Thursday, February 01, 2007

The prodigal blogger returns...

Your eyebrows can stop furrowing now: I've returned to make this site anew. But you probably feel slightly betrayed, slightly ignored, and for that I apologize. I was busy...and lazy, and what an ugly, shameful combination that is, no? And now it's like,"Who IS Po-mo Broad 22 now?!? Does she still drink chais and eat holiday cookies? Or has she moved onto sanka and Trisquits?!? I mean, do we have anything in common anymore?" Strangers, we are not. I'm still the old spiteful, shallow, sarcastic twenty-something year old girl with way too much time on her hands in the middle of the afternoon.

But to wet your appetites for the big stuff, here is a list of all my new interests/faves that I have procured over the past couple of months:

1.)Mac and cheese from Choice Market (Lafayette Ave. and Grand--Fort Greene Brooklyn)...they make a mean holiday cookie, as well.
2.)My boyfriend
3.)French bulldogs
4.)"Studio 60" Mondays; "Veronica Mars" Tuesdays (do not try to contact me between the hours of 8-11 p.m., on any given weekday night)
5.)Vanilla chocolate chip ice cream
6.)Me & Ro jewelry
7.)Anything designed or imagined by Jane Mayle
8.)"Young & the Restless": I watch the epis like a desperate hausfrau on my days off
9.)67 Burgers
10.)Jennifer Hudson
11.)Siegerson Morrison boots
12.)Atlanta, Georgia
13.)Rapper, T.I.
14.)Model newcomer, Chanel Iman
15.)Hanging out with my brother and his fiance
16.)Steven Alan ruffled panties
18.)White wine (whole bottles of the stuff)
19.)Black celeb gossip blogs: because who else is going to cover Vivica A. Fox's plastic surgery mishaps?
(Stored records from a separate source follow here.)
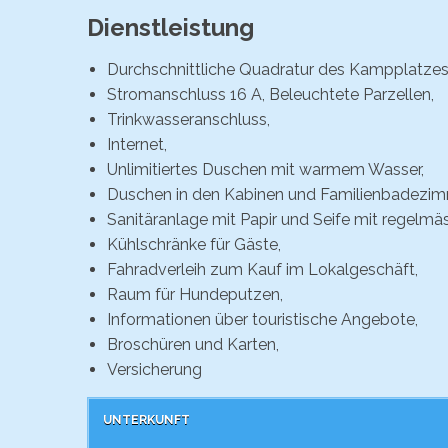
Dienstleistung
Durchschnittliche Quadratur des Kampplatzes
Stromanschluss 16 A, Beleuchtete Parzellen,
Trinkwasseranschluss,
Internet,
Unlimitiertes Duschen mit warmem Wasser,
Duschen in den Kabinen und Familienbadezi
Sanitäranlage mit Papir und Seife mit regelmäs
Kühlschränke für Gäste,
Fahradverleih zum Kauf im Lokalgeschäft,
Raum für Hundeputzen,
Informationen über touristische Angebote,
Broschüren und Karten,
Versicherung
UNTERKUNFT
And more importantly, who else is gonna' care...
20.)The six "B's philosophy" (more on that later....)
21.)Diptyque candles
22.)San Pellegrino Aranciatas
23.)El DeBarge
24.)Pre-natal chic, i.e. trapeze dresses, mu-mu's, baby-doll sweaters, etc.
25.)Biscuits and eggs in bed
26.)"Girlfriends" Season 1 on DVD
27.)3.1 Phillip Lim FW 07 collection
28.)My Isabel Marant coat
29.)History on Brooklyn

Friday, September 01, 2006

#1 Black Male Fantasy Strikes Again

Just had to give my love, Mos Def, a shout-out for locating and performing sites of resistance outside last night's VMA's. Performing his free-style song, "Katrina Clap", a scathing critique on the Bush administration's weak-ass response to the Katrina disaster, police ordered him to shut down his impromptu concert--and he refused. Arrests followed, and my heart swelled. What a mother-effin' soldier.... Here's the official report on the matter:

Mos Def, according to authorities, stopped off at RCMH in a flatbed truck around 10 p.m. for an impromptu show for the audience gathered there. An NYPD spokesperson said officers asked him and members of his entourage to shut it down.

But before police took action, Mos Def performed ?Katrina Clap,? described as a freestyle indictment of the Bush administration?s slow response to last year?s hurricane victims in New Orleans.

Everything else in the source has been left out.